**Your assignment:** Leaving out the pictures, copy each record below exactly.

Data records:
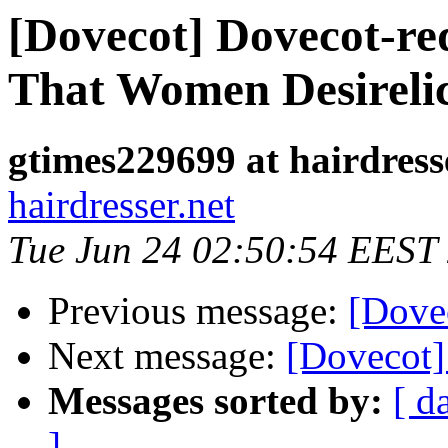
[Dovecot] Dovecot-r
That Women Desireli
gtimes229699 at hairdress
hairdresser.net
Tue Jun 24 02:50:54 EEST
Previous message:
[Dove
Next message:
[Dovecot]
Messages sorted by:
[ d
]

**Response to the exercise:**
[Dovecot] Dovecot-r
That Women Desireli
gtimes229699 at hairdress
hairdresser.net
Tue Jun 24 02:50:54 EEST
Previous message:
[Dove
Next message:
[Dovecot]
Messages sorted by:
[ d
]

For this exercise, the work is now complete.